With that, the older looking gorilla sat close to the window and waited for all the children to watch him with awe. Then he puked in his hand and shoved it back in his mouth while the kids screamed with revulsion and enjoyment. Where's Sigourney Weaver when you need her?
|Sleep farting Gorilla|
|"Take it in, boy because Mommy's never doing this again."|
Spring break 2011 posed a big problem: free time and what to do with it. I must've heard three different mothers refer to themselves as "Cruise Director." On the other end of the scope, many of our friends were out of commission due to some virus going around - lovely. On my own, I had to entertain two boys on a low budget. What else could I do except drag them around the city and hope they'd finally learn how to master the subway.

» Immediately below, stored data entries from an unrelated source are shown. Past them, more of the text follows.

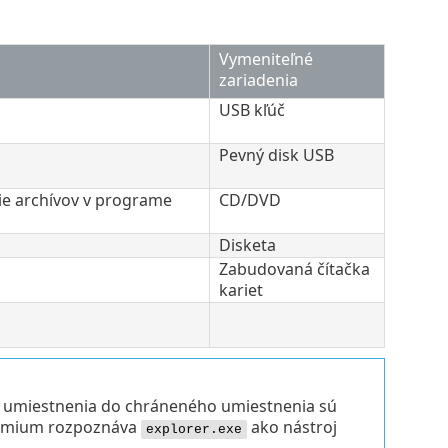
Vymeniteľné
zariadenia
USB kľúč
Pevný disk USB
ie archívov v programe
CD/DVD
Disketa
Zabudovaná čítačka
kariet
umiestnenia do chráneného umiestnenia sú
remium rozpoznáva
ako nástroj
explorer.exe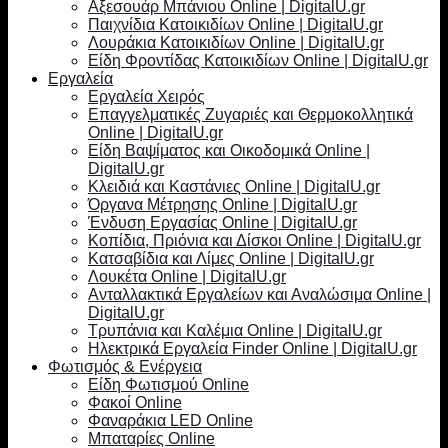
Αξεσουάρ Μπάνιου Online | DigitalU.gr
Παιχνίδια Κατοικιδίων Online | DigitalU.gr
Λουράκια Κατοικιδίων Online | DigitalU.gr
Είδη Φροντίδας Κατοικιδίων Online | DigitalU.gr
Εργαλεία
Εργαλεία Χειρός
Επαγγελματικές Ζυγαριές και Θερμοκολλητικά
Online | DigitalU.gr
Είδη Βαψίματος και Οικοδομικά Online |
DigitalU.gr
Κλειδιά και Καστάνιες Online | DigitalU.gr
Όργανα Μέτρησης Online | DigitalU.gr
Ένδυση Εργασίας Online | DigitalU.gr
Κοπίδια, Πριόνια και Δίσκοι Online | DigitalU.gr
Κατσαβίδια και Λίμες Online | DigitalU.gr
Λουκέτα Online | DigitalU.gr
Ανταλλακτικά Εργαλείων και Αναλώσιμα Online |
DigitalU.gr
Τρυπάνια και Καλέμια Online | DigitalU.gr
Ηλεκτρικά Εργαλεία Finder Online | DigitalU.gr
Φωτισμός & Ενέργεια
Είδη Φωτισμού Online
Φακοί Online
Φαναράκια LED Online
Μπαταρίες Online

New York Hall of Science: Although the boys enjoyed the shadow wall immensely and was mildly entertained by a few other stations, I honestly think that one should only enter the Hall of Science if there's an underlying need to waste money on the kids. I paid the robbers, oh I mean cashiers, twenty-seven dollars for two kids and myself and that did NOT include access to the Science park or miniature golf. Next time, we're just doing the golf. And paying four bucks for the Science playground is ridiculous considering there's a huge playground nearby that's totally free.
|The shrinking room|
|Watching balls spin around a vortex for ten minutes. Yeah - ten minutes.|
|At the Playground for All Children. Looks like an album cover, right?|
Ancient Playground at the Metropolitan Museum: After my last fiasco with the Hall of Science, I was more than hesitant to bring the boys to the Met Museum but the Ancient Playground right next to it seemed a promising feature. Fashioned after Pyramids, the Ancient Playground is huge with plenty of crevices a kid can hide in. It's not great, however, if you can't transform into a midget to chase your kids through the three-foot high tunnels and if you're the least bit claustrophobic then you'll just have to yell at the end of the tunnel until your kids come out like a red neck looking for his dog.
While we ate our lunch, I asked the boys if they were interested in seeing what was in the big white building across the street. It was either curiosity or the cold that got the better of them - they enthusiastically agreed to visit the museum.
The greatest feature about the Metropolitan Museum is the suggested donation for admission - it means I get to keep my arms and legs and still get to use the bathroom. I don't know why I was so skeptical about the Metropolitan Museum because the boys had a blast. They loved the Egyptian mummies and the Asian art where my four-year old got to see an Isamu Noguchi sculpture. Having the same first name as the artist, it was a big deal.
|My doggie comes out after I yelled his name for half an hour.|
|Climbed the Pyramid...BLAH!|
|Posing with Mummy...statue.|
|In front of Isamu's sculpture. Noguchi's that is.|
|Knights, fists, tongues and hoodies!|
Finally, a sad separation as our good friends moved to the forbidden state of New Jersey. One by one, we've watched our friends move out of our metro area and though the distance is passable, it's melancholy just the same. One of the last play dates as neighbors was spent at L.I.C.'s Gantry Park.
|Good Luck in Jersey!|
So for all the family and friends who remain in our hearts despite the distance, I owe an apology for the lapse - it won't happen again. If it does, feel free to mail me one of Gabriel's eggs.